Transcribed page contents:

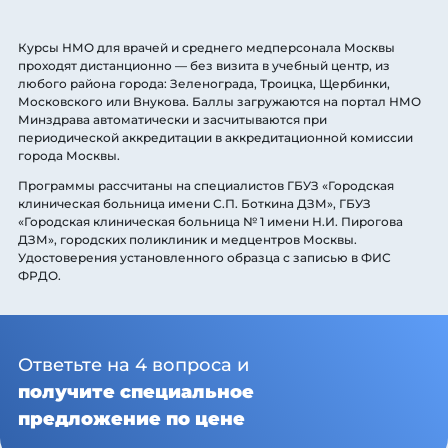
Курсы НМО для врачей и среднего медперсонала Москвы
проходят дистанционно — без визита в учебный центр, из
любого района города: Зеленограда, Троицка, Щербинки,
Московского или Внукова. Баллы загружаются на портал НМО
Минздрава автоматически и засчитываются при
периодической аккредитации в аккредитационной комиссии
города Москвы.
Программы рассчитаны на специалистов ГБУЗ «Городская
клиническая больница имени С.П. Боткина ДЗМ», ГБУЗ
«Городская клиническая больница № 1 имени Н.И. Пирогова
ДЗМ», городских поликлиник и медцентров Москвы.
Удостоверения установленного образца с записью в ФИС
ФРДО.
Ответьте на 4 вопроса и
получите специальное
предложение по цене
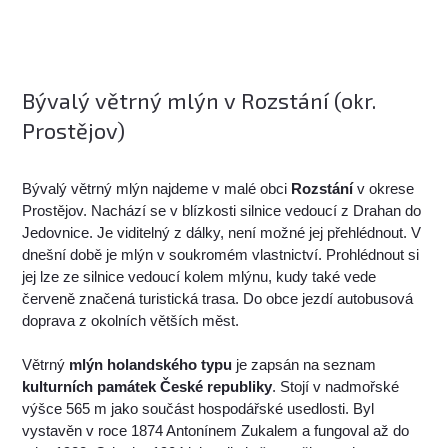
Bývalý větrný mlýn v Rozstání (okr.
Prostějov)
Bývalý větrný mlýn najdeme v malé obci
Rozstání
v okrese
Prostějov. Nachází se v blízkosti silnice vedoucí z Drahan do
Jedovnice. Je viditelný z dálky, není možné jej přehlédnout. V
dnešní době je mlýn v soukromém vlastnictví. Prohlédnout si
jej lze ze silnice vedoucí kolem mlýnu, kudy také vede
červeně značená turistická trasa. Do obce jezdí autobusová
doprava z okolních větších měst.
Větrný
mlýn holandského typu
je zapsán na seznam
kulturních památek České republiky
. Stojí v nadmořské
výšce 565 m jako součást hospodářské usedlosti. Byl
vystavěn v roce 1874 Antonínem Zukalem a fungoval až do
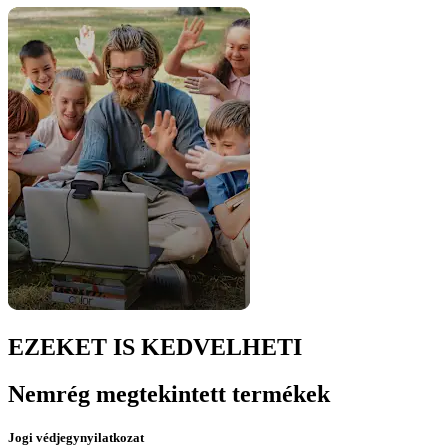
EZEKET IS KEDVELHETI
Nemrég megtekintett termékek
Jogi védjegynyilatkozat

• **What is expected**
With the line that has "периодической аккредитации в" as the first and the line that has "и медцентров Москвы." as the last, repeat exactly that run of lines above and no more.

• **Written solution**
периодической аккредитации в аккредитационной комиссии
города Москвы.
Программы рассчитаны на специалистов ГБУЗ «Городская
клиническая больница имени С.П. Боткина ДЗМ», ГБУЗ
«Городская клиническая больница № 1 имени Н.И. Пирогова
ДЗМ», городских поликлиник и медцентров Москвы.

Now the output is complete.